Abdichtung von Spannungsrissen, Øresundtunnel

Der Öresund-Tunnel ist ein beeindruckendes Bauwerk, das die Städte Kopenhagen und Malmö miteinander verbindet. Dieses bedeutende Infrastrukturprojekt besteht aus einer Kombination von Tunnel, Brücke und künstlicher Insel und hat die Region sowohl infrastrukturell als auch wirtschaftlich maßgeblich geprägt. Die Errichtung des Öresund-Tunnels zählte zu den größten bautechnischen Herausforderungen in Europa und hat die Reisezeiten zwischen Dänemark und Schweden erheblich verkürzt.

Risssanierung
Abdichtung von Spannungsrissen, Øresundtunnel

Technische Herausforderungen beim Bau des Öresund-Tunnels
Eine der wesentlichen technischen Herausforderungen während des Baus war das sogenannte Absenkverfahren, bei dem 20 Senkkastenelemente mit einer Länge von jeweils 176 Metern gefertigt und anschließend im Meer versenkt wurden. Dieses Verfahren kommt auch beim Bau des Fehmarnbelt-Tunnel zum Einsatz.

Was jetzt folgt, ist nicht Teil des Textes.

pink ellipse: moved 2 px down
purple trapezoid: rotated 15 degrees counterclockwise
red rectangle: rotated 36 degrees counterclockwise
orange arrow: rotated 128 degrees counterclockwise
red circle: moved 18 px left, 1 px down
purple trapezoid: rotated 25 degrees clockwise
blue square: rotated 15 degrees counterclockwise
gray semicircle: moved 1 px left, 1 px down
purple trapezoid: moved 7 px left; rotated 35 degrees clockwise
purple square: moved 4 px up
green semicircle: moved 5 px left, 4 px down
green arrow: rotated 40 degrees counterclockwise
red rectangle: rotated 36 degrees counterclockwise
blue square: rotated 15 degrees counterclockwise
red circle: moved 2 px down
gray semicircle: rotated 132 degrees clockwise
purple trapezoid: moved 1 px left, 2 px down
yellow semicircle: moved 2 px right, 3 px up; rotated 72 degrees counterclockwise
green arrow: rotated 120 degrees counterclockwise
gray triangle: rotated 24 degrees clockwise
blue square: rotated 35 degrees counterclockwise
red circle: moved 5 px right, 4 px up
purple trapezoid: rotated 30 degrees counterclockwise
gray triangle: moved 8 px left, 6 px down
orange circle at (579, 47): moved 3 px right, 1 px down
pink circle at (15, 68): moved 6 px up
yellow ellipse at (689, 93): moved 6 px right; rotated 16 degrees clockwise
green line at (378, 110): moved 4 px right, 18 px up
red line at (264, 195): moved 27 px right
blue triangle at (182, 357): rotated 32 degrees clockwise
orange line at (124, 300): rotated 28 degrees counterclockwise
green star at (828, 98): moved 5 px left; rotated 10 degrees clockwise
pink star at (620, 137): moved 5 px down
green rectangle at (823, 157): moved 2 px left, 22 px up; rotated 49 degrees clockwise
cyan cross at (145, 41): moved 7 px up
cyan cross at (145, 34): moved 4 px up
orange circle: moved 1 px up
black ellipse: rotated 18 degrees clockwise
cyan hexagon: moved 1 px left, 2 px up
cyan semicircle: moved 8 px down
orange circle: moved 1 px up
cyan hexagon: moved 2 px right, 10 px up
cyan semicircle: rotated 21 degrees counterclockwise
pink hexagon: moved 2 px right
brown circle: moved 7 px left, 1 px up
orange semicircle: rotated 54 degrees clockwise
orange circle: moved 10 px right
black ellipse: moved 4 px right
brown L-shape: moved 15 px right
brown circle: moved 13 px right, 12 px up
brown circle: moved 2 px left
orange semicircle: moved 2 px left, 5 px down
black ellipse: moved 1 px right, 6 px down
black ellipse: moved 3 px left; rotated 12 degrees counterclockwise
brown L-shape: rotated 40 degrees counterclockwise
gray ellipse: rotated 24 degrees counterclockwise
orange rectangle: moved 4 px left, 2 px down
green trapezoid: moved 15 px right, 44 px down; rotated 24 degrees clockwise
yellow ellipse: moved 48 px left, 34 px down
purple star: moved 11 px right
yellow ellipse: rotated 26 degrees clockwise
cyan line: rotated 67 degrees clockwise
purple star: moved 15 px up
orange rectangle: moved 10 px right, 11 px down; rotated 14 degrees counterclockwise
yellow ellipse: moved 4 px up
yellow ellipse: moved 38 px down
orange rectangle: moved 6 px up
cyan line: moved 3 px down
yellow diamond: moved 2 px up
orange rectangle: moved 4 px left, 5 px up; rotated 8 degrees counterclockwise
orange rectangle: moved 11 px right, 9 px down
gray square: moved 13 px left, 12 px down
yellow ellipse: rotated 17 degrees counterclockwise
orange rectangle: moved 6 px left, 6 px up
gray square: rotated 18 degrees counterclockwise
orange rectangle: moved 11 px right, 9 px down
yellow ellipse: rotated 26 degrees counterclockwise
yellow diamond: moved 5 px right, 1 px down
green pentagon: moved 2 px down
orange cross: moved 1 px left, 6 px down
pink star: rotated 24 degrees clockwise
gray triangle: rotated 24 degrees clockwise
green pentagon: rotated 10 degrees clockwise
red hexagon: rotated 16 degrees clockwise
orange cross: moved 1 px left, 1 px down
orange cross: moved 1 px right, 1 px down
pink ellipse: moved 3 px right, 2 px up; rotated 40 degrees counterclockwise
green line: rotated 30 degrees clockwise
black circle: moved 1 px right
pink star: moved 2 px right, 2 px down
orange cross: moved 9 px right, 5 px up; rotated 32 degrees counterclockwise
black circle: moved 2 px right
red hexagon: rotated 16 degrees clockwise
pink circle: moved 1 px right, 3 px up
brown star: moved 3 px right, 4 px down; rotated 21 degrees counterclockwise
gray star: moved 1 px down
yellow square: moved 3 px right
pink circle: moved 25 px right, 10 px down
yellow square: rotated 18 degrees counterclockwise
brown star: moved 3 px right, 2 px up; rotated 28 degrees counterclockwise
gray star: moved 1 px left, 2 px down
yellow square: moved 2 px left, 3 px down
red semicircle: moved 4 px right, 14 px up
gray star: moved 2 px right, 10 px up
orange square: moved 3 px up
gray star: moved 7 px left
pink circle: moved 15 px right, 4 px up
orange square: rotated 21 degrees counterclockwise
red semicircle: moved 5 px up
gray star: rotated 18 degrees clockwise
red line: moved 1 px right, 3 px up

Vorbereitung und Herstellung der Tunnelelemente
Die Fertigung der Tunnelelemente erfolgte in einem eigens eingerichteten Produktionsbereich. Für jedes Element wurden in einem einzigen Arbeitsgang rund 2.700 m³ Beton innerhalb von nur 40 Stunden verarbeitet. Um Spannungsrisse möglichst zu vermeiden, wurden die Arbeiten in riesigen Produktionshallen bei einer konstanten Temperatur von etwa 20 °C durchgeführt, was entscheidend zur Qualitätssicherung beitrug.

Das Absenkverfahren
Beim sogenannten Absenkverfahren wurden die zuvor in einem Trockendock gefertigten Tunnelelemente kontrolliert ins Wasser abgesenkt. Anschließend erfolgte ihre exakte Positionierung auf einem vorbereiteten Kiesbett mithilfe modernster Satellitennavigation. Danach wurden die Elemente mit Ortbeton verbunden, um eine langfristig stabile und belastbare Konstruktion zu erzielen.

Nachträgliche Abdichtung von Spannungsrissen mit WEBAC Produkten
Trotz der sorgfältigen Verarbeitung des Betons ließen sich Spannungsrisse nicht vollständig verhindern. Diese wurden nachträglich professionell abgedichtet und mit dem speziell für diese Anforderungen entwickelten WEBAC PUR Injektionsschaumharz sowie dem nach ZTV-RISS geprüften WEBAC 1405 verpresst. Diese nachträglichen Verpressmaßnahmen sorgten dafür, dass die Struktur dauerhaft dicht, stabil und betriebssicher bleibt.

Durch den erfolgreichen Einsatz moderner Bau- und Abdichtungsverfahren wurde langfristig eine dauerhafte Stabilität des Öresund-Tunnels sichergestellt. 

Eingesetzte Produkte

  • PUR Injektionsharze

    WEBAC® 1405

    • Classic Line

    WEBAC 1405 ist ein niedrigviskoses, CE-zertifiziertes PUR Injektionsharz. Es härtet volumenkonstant zu einem elastischen, begrenzt dehnbaren Harz aus. Bei Kontakt mit Wasser bildet sich eine gleichmäßige, geschlossene und wasserdichte Porenstruktur. Es wird zum Schließen, Abdichten und begrenzt dehnfähigen Füllen von trockenen, feuchten oder wasserführenden Rissen sowie zum Abdichten von Hohlräumen im Hoch-, Tief-, Brücken-, Tunnel- und Schachtbau eingesetzt.